Charles Kurtz recently contacted the blog and offered to share his experiences at Morningside Hospital during the 1950s and 1960s. He gave me permission to post his email messages and I hope to interview him later this year. We’d love to hear more about day-to-day life at Morningside from other former employees of the hospital.
“My mother worked as a chef/cook at Morningside Hospital from the early 1950’s until 1965. I also worked there myself on a couple of occasions. As a high school summer job, I worked in the kitchen for a couple of months.
Beginning in 1962, I worked as a psychiatric aide–working nights while I finished college. I remember well–though maybe not always by name–many of the patients on the ward I worked. This was a ward mainly for men with acute psychosis. Most were in treatment focused on returning them home, so there was always a turnover, with some patients staying only a month or so. Of course there were some patients so chronically ill or so developmentally disabled they were essentially permanent residents.

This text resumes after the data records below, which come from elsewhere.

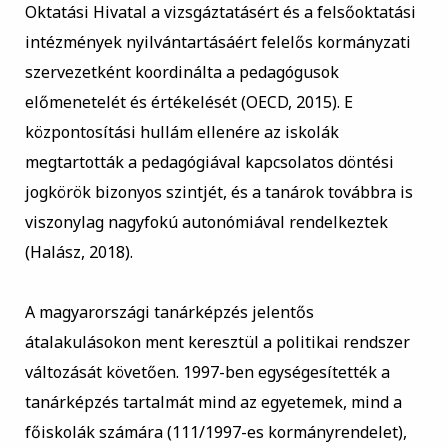
Oktatási Hivatal a vizsgáztatásért és a felsőoktatási
intézmények nyilvántartásáért felelős kormányzati
szervezetként koordinálta a pedagógusok
előmenetelét és értékelését (OECD, 2015). E
központosítási hullám ellenére az iskolák
megtartották a pedagógiával kapcsolatos döntési
jogkörök bizonyos szintjét, és a tanárok továbbra is
viszonylag nagyfokú autonómiával rendelkeztek
(Halász, 2018).
A magyarországi tanárképzés jelentős
átalakulásokon ment keresztül a politikai rendszer
változását követően. 1997-ben egységesítették a
tanárképzés tartalmát mind az egyetemek, mind a
főiskolák számára (111/1997-es kormányrendelet),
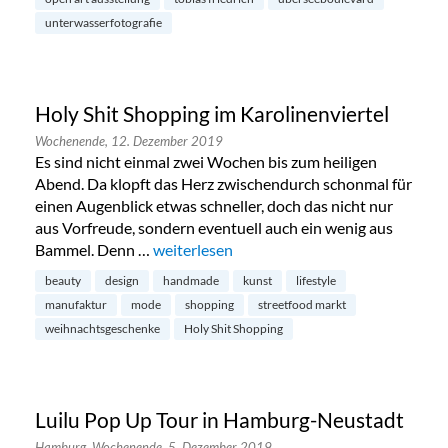
unterwasserfotografie
Holy Shit Shopping im Karolinenviertel
Wochenende,
12. Dezember 2019
Es sind nicht einmal zwei Wochen bis zum heiligen
Abend. Da klopft das Herz zwischendurch schonmal für
einen Augenblick etwas schneller, doch das nicht nur
aus Vorfreude, sondern eventuell auch ein wenig aus
Bammel. Denn …
„Holy Shit Shopping im Karolinenviertel“
weiterlesen
beauty
design
handmade
kunst
lifestyle
manufaktur
mode
shopping
streetfood markt
weihnachtsgeschenke
Holy Shit Shopping
Luilu Pop Up Tour in Hamburg-Neustadt
Hamburg,
Wochenende,
5. Dezember 2019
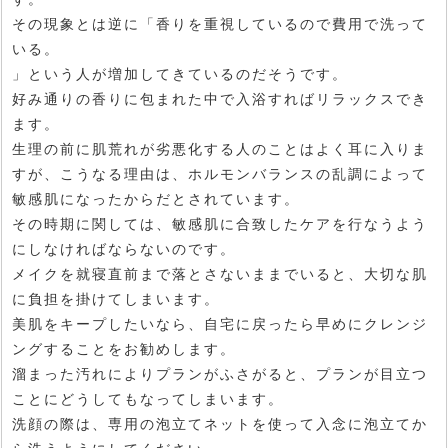
その現象とは逆に「香りを重視しているので費用で洗って
いる。
」という人が増加してきているのだそうです。
好み通りの香りに包まれた中で入浴すればリラックスでき
ます。
生理の前に肌荒れが劣悪化する人のことはよく耳に入りま
すが、こうなる理由は、ホルモンバランスの乱調によって
敏感肌になったからだとされています。
その時期に関しては、敏感肌に合致したケアを行なうよう
にしなければならないのです。
メイクを就寝直前まで落とさないままでいると、大切な肌
に負担を掛けてしまいます。
美肌をキープしたいなら、自宅に戻ったら早めにクレンジ
ングすることをお勧めします。
溜まった汚れによりプランがふさがると、プランが目立つ
ことにどうしてもなってしまいます。
洗顔の際は、専用の泡立てネットを使って入念に泡立てか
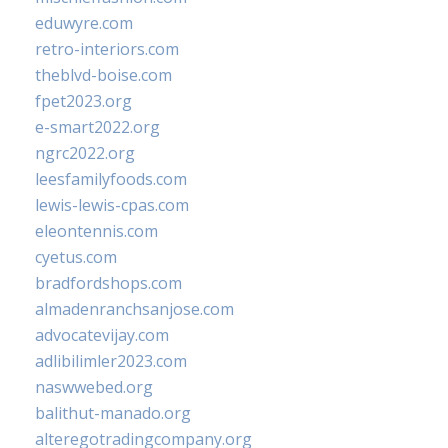
eduwyre.com
retro-interiors.com
theblvd-boise.com
fpet2023.org
e-smart2022.org
ngrc2022.org
leesfamilyfoods.com
lewis-lewis-cpas.com
eleontennis.com
cyetus.com
bradfordshops.com
almadenranchsanjose.com
advocatevijay.com
adlibilimler2023.com
naswwebed.org
balithut-manado.org
alteregotradingcompany.org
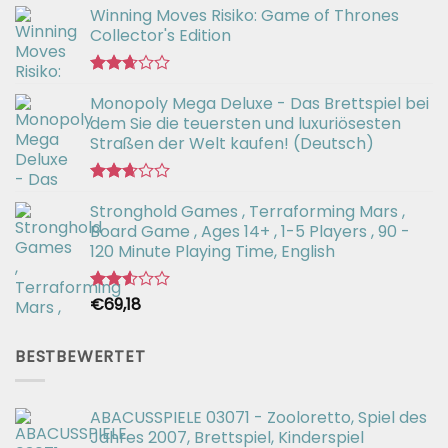
Winning Moves Risiko: Game of Thrones
Collector's Edition
Bewertet
Monopoly Mega Deluxe - Das Brettspiel bei
mit
2.66
dem Sie die teuersten und luxuriösesten
von 5
Straßen der Welt kaufen! (Deutsch)
Bewertet
Stronghold Games , Terraforming Mars ,
mit
2.64
Board Game , Ages 14+ , 1-5 Players , 90 -
von 5
120 Minute Playing Time, English
€
69,18
Bewertet
mit
2.54
von 5
BESTBEWERTET
ABACUSSPIELE 03071 - Zooloretto, Spiel des
Jahres 2007, Brettspiel, Kinderspiel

It was a fascinating place to work and an interesting life experience. The history of the place along with stories of the patients and staff could take its place right alongside “One Flew Over the Cukcoo’s Nest”. During my time at Morningside, I experienced some mental health milestones, not all of them necessarily positive. For example the use of psychiartic drugs, and their overuse. Only after a patient’s death did they finally discontinue the use of insulin shock therapy. On the other hand–and not just owing to heavy doses of thorozine–there were no locked wards and the use of restraints was absolutely forbidden.
The hospital had its own farm and a prize dairy herd, so they raised much of the food for both patients and employees many of whom lived in apartments on the premesis.”
In a second email Charles wrote, “I’m happy to participate in any way I can to make sure the story of Morningside hospital gets told. Though the hospital grounds was a huge piece of land on the edge of the city and on a main street, few people in Portland were even aware of its existance. For one thing, it didn’t look like a hospital. It was comprised mostly of wood frame buildings pretty much shielded from view by a acre or so of park-like trees and lawns at its Stark Street entrance. When seen from 92nd, avenue, it was for all appearances just a nicely tended truck farm..
I was in my early twenties when I worked there last and was probably the youngest psychiatric aide at the time. Most of the other employees must be getting well up in years. The same is true for the patients–at least the ones I knew. There were children and younger adolescents on other wards, but I had little contact with them. I only know of one other person–an old college friend who worked there for a few months–who has personal knowledge of the place.”